━━━ Dataset ━━━
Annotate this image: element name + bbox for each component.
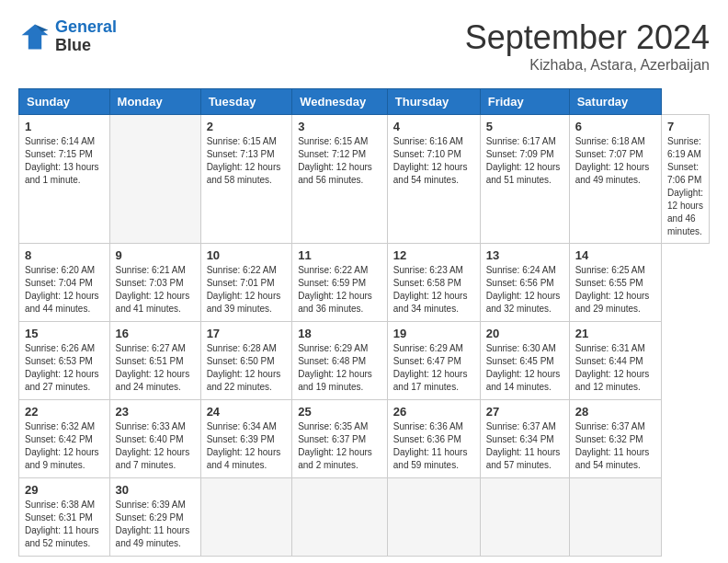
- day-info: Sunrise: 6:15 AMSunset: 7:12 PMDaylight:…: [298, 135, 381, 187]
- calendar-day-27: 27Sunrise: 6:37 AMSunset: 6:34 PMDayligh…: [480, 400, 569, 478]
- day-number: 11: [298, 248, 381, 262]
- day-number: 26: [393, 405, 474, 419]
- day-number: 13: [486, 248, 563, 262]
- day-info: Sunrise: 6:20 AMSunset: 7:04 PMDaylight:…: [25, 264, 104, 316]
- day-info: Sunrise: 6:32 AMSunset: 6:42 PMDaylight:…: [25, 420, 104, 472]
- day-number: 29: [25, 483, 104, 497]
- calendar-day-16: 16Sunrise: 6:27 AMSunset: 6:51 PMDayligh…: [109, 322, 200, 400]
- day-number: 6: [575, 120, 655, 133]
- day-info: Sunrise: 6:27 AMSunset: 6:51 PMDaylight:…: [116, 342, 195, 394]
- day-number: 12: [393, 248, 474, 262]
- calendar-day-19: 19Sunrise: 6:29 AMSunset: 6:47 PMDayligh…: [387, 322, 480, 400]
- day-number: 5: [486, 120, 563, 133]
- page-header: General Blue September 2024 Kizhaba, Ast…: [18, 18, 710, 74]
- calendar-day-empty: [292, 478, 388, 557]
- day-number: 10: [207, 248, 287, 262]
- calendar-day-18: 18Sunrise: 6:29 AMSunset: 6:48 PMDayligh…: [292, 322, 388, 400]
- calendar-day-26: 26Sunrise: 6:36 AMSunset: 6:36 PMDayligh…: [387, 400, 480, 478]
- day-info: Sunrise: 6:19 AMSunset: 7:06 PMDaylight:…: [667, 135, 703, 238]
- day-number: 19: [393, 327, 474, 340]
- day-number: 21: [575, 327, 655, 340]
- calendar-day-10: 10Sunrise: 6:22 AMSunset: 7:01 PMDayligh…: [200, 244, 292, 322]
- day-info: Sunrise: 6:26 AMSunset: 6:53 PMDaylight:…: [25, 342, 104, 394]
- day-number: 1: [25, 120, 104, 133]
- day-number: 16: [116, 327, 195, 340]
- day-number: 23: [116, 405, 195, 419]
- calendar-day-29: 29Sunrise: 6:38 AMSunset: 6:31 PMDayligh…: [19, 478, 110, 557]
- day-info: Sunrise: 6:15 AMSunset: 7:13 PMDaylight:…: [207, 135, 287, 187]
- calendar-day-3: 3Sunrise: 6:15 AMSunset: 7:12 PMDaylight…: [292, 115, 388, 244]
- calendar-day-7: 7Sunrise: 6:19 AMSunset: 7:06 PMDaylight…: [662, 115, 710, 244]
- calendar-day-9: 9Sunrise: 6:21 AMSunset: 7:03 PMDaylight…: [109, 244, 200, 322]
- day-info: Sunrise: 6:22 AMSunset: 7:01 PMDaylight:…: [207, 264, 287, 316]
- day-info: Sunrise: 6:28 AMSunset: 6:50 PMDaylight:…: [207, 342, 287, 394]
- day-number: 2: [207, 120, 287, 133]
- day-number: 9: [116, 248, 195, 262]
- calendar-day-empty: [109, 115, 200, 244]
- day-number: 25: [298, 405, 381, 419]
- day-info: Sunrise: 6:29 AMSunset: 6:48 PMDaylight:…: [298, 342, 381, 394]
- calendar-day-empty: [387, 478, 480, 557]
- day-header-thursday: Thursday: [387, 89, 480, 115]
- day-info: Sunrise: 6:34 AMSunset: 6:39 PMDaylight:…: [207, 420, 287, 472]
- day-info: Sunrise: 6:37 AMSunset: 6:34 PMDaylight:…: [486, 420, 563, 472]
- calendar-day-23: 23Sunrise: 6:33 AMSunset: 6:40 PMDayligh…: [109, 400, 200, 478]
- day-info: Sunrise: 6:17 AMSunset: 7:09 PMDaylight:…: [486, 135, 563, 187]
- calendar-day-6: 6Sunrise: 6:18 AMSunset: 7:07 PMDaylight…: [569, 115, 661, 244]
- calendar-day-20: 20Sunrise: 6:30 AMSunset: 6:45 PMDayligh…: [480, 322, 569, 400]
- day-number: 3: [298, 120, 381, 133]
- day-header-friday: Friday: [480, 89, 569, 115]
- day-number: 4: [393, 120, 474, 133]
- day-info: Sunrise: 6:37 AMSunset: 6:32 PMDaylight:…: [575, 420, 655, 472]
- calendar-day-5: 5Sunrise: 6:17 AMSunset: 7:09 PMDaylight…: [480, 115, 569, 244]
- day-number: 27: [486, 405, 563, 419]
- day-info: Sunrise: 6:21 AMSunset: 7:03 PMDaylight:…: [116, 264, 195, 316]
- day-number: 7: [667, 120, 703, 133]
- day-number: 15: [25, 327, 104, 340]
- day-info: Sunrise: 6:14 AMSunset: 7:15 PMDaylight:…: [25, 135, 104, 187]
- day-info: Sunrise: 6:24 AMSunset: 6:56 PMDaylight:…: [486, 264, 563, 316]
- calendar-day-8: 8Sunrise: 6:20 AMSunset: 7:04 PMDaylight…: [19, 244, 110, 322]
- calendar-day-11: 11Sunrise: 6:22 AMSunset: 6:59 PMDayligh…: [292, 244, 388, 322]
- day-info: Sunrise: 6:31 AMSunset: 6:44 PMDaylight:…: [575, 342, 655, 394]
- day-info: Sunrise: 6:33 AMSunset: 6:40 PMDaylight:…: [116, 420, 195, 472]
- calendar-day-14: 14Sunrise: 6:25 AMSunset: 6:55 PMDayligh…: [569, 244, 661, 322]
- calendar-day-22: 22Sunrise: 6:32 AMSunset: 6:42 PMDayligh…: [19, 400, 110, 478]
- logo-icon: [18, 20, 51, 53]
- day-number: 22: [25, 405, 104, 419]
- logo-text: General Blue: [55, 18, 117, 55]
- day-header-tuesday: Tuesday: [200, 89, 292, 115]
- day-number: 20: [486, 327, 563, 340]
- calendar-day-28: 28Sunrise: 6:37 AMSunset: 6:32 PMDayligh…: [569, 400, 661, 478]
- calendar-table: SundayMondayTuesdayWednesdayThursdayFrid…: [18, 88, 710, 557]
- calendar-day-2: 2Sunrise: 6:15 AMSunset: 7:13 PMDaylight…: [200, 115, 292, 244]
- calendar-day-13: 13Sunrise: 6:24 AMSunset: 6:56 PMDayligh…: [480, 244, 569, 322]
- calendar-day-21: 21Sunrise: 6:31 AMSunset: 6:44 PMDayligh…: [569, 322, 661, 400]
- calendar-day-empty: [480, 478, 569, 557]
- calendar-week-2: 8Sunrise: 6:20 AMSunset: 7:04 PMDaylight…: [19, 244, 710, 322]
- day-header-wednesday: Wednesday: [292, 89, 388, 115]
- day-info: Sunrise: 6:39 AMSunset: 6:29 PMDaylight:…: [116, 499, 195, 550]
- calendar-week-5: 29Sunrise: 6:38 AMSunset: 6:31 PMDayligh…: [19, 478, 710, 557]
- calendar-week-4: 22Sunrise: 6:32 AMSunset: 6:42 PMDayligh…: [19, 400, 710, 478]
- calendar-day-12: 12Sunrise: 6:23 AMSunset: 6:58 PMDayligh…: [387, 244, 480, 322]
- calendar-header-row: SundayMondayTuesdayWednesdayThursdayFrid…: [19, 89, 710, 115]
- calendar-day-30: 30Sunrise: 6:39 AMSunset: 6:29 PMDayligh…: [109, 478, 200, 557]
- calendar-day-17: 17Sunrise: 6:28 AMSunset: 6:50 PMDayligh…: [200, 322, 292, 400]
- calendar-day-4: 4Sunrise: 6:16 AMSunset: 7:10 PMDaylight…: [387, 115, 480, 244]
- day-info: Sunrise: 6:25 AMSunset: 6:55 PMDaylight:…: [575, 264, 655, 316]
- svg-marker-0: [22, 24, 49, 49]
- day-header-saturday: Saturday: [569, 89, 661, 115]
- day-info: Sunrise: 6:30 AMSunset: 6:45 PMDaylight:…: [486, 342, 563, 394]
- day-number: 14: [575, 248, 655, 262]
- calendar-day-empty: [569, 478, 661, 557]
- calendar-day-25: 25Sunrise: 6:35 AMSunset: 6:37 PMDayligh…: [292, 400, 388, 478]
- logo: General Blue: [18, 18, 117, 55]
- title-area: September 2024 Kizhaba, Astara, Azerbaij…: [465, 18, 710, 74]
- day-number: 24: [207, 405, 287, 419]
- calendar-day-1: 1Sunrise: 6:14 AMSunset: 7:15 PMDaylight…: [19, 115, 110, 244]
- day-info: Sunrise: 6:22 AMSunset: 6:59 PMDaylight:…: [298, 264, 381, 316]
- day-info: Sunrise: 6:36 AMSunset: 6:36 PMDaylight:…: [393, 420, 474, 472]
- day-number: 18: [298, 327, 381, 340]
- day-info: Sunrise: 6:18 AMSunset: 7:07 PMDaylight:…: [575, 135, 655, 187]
━━━
* **What is expected**
Whichever lines of the data include the word "September", pull them out.

* **Expected answer**
- page-header: General Blue September 2024 Kizhaba, Ast…: [18, 18, 710, 74]
- title-area: September 2024 Kizhaba, Astara, Azerbaij…: [465, 18, 710, 74]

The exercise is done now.